Estos son los contextos en los que debe entenderse el ascenso de la AfD. Su líder principal, Alice Weidel, una firme opositora de la inmigración (al igual que todos los partidos de centro extremo) y ferviente defensora de Netanyahu y del genocidio de Gaza (al igual que la mayoría de los demás partidos alemanes), también se opone con vehemencia a la guerra de la OTAN en Ucrania y exige una solución negociada, en contraposición a la coalición gobernante. Su vida personal contradice parte de su retórica de extrema derecha; vive con una mujer de origen ceilandés que creció en Suiza. Esta es la primera vez desde la Segunda Guerra Mundial que un partido de extrema derecha ha estado tan cerca de hacerse con el poder en Alemania. Dada la falta de una alternativa popular, es probable que este proceso continúe. El «cortafuegos» diseñado para contener a la AfD perderá toda su efectividad si media docena de parlamentarios de la CDU desertan, como ya ha ocurrido entre los conservadores y el partido Reform de Nigel Farage en Gran Bretaña. Parece que el cortafuegos es una medida fallida que solo ha servido para alejar aún más a los votantes. ¿Deberían Die Linke y BSW votar con los partidos de centro para impedir que la AfD entre en el gobierno? Mientras escribo estas líneas, se está desarrollando un intenso debate táctico.

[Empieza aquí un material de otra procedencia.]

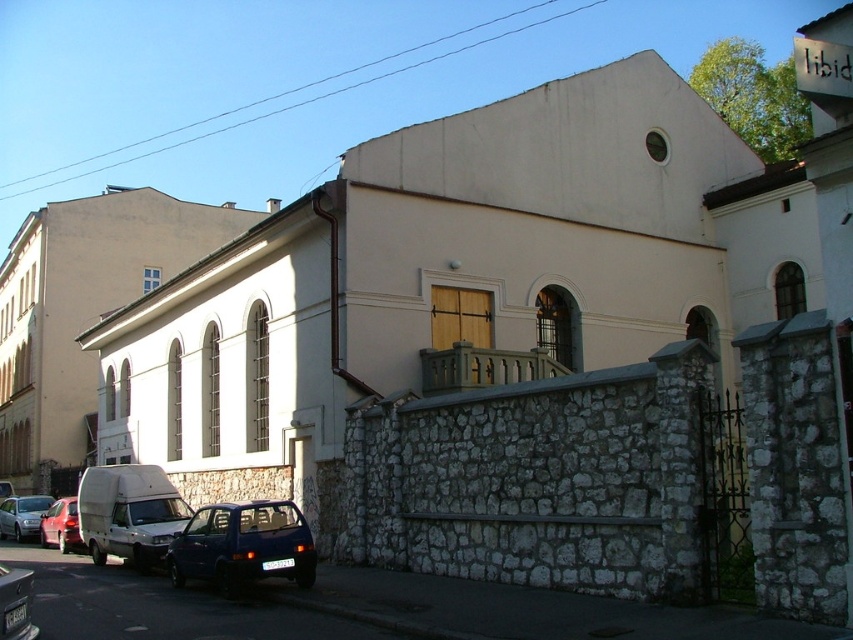 Question: Which point is farther from the camera taking this photo?

Choices:
 (A) (15, 628)
 (B) (136, 513)
 (C) (48, 540)
 (D) (175, 554)

Answer: (C)

Question: Which point is farther from the camera taking this photo?

Choices:
 (A) (13, 522)
 (B) (4, 632)
 (C) (126, 484)

Answer: (A)

Question: Can you confirm if metallic blue car at lower left is bigger than metallic red car at lower left?

Choices:
 (A) yes
 (B) no

Answer: (A)

Question: Which object is positioned closest to the white matte van at lower left?

Choices:
 (A) metallic red car at lower left
 (B) white stone church at upper left
 (C) blue matte hatchback at lower left

Answer: (C)

Question: Is metallic blue car at lower left positioned behind matte silver car at lower left?

Choices:
 (A) yes
 (B) no

Answer: (B)

Question: Can you confirm if white stone church at upper left is positioned below white matte van at lower left?

Choices:
 (A) no
 (B) yes

Answer: (A) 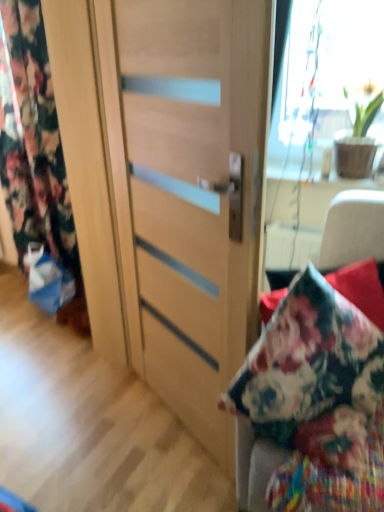 Question: Is floral fabric curtain at left shorter than wooden cabinet at center?

Choices:
 (A) yes
 (B) no

Answer: (B)

Question: Is wooden cabinet at center a part of floral fabric curtain at left?

Choices:
 (A) yes
 (B) no

Answer: (B)

Question: From the image's perspective, is floral fabric curtain at left beneath wooden cabinet at center?

Choices:
 (A) no
 (B) yes

Answer: (A)

Question: Considering the relative sizes of floral fabric curtain at left and wooden cabinet at center in the image provided, is floral fabric curtain at left bigger than wooden cabinet at center?

Choices:
 (A) no
 (B) yes

Answer: (B)

Question: Can we say floral fabric curtain at left lies outside wooden cabinet at center?

Choices:
 (A) no
 (B) yes

Answer: (B)

Question: Considering their positions, is floral fabric curtain at left located in front of or behind green matte plant at upper right?

Choices:
 (A) front
 (B) behind

Answer: (B)

Question: Considering the positions of floral fabric curtain at left and green matte plant at upper right in the image, is floral fabric curtain at left wider or thinner than green matte plant at upper right?

Choices:
 (A) thin
 (B) wide

Answer: (A)

Question: Looking at the image, does floral fabric curtain at left seem bigger or smaller compared to green matte plant at upper right?

Choices:
 (A) big
 (B) small

Answer: (A)

Question: From the image's perspective, is floral fabric curtain at left above or below green matte plant at upper right?

Choices:
 (A) below
 (B) above

Answer: (B)

Question: Is green matte plant at upper right in front of or behind wooden cabinet at center in the image?

Choices:
 (A) front
 (B) behind

Answer: (B)

Question: Do you think green matte plant at upper right is within wooden cabinet at center, or outside of it?

Choices:
 (A) inside
 (B) outside

Answer: (B)

Question: From a real-world perspective, is green matte plant at upper right positioned above or below wooden cabinet at center?

Choices:
 (A) below
 (B) above

Answer: (B)

Question: Considering the positions of point (364, 175) and point (327, 238), is point (364, 175) closer or farther from the camera than point (327, 238)?

Choices:
 (A) closer
 (B) farther

Answer: (B)

Question: Considering the positions of floral fabric curtain at left and matte wood door at center in the image, is floral fabric curtain at left wider or thinner than matte wood door at center?

Choices:
 (A) wide
 (B) thin

Answer: (A)

Question: Considering the positions of floral fabric curtain at left and matte wood door at center in the image, is floral fabric curtain at left taller or shorter than matte wood door at center?

Choices:
 (A) short
 (B) tall

Answer: (B) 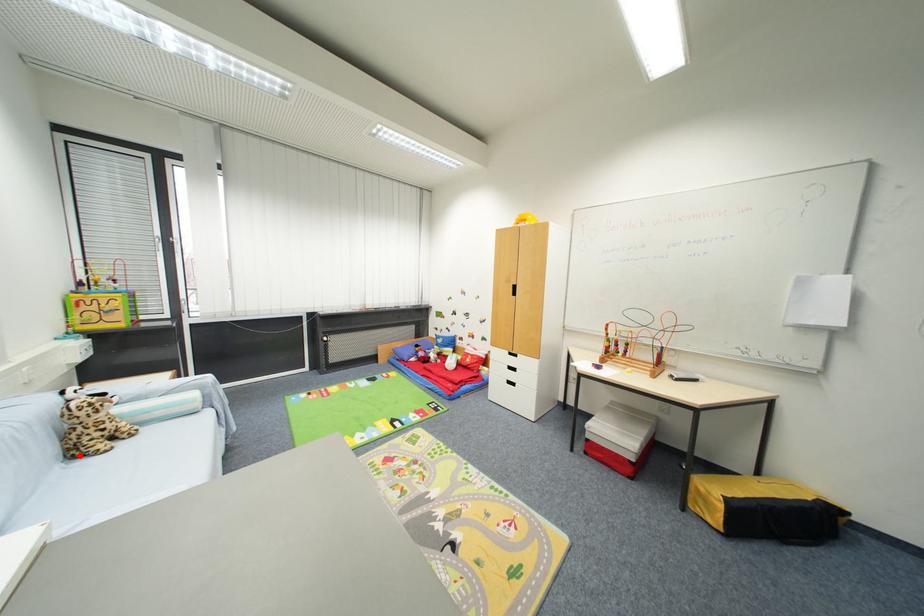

Los partidos de izquierda (fundamentalmente LINKE y BSW) no deben olvidar que el centro extremo los considera la otra cara de la moneda de la AfD, y Merz ha declarado repetidamente que la CDU jamás formaría una coalición con Die Linke. Dado esto, no hay absolutamente ninguna razón para que los dos partidos de izquierda no se abstengan en la votación. Al fin y al cabo, ¿acaso Weidel es diferente de Meloni en Italia o Le Pen en Francia? Todos los partidos que lideran estas mujeres cuentan con una buena cantidad de fascistas de línea dura. Los tres países recibieron de Estados Unidos y la OTAN un alto porcentaje de antiguos jefes de inteligencia fascistas, altos cargos policiales, funcionarios y políticos encubiertos, etc. « El dolor y la piedad» fue el título apropiado de un documental francés que expuso el alcance de la colaboración francesa con el Tercer Reich. De Gaulle mandó ejecutar a algunos como gesto simbólico. Otros, como el mariscal Pétain, se libraron de la ejecución y fueron condenados a cadena perpetua. Pero muchos otros siguieron impunes y las democracias europeas nunca se libraron de quienes habían sido los verdugos voluntarios de Hitler, Mussolini, Pétain y Franco. Ahora se están cosechando las consecuencias. Y aparte de Jean-Luc Mélenchon, no hay otro político de izquierda que se enfrente al enemigo en casa.

A menudo me pregunto cómo habría visto el presente Edgar Reitz, uno de los cineastas más importantes de la Alemania de posguerra. Su serie de cinco películas (59 horas y treinta y dos minutos en total), conocida como Heimat, ofrecía una historia de su patria exquisita y llena de matices. Seria, estéticamente agradable (mi favorita fue Die Zweite Heimat) y presentaba una «historia desde abajo» sin parangón en ningún otro país europeo. Mostró a refugiados económicos alemanes asentándose en Brasil y Estados Unidos. La implicación era obvia: personas de todos los países europeos buscaban nuevas vidas y fortunas en otros lugares en tiempos de crisis económica. ¿Acaso es diferente de los antiguos ciudadanos de las colonias europeas que hacen lo mismo hoy en día?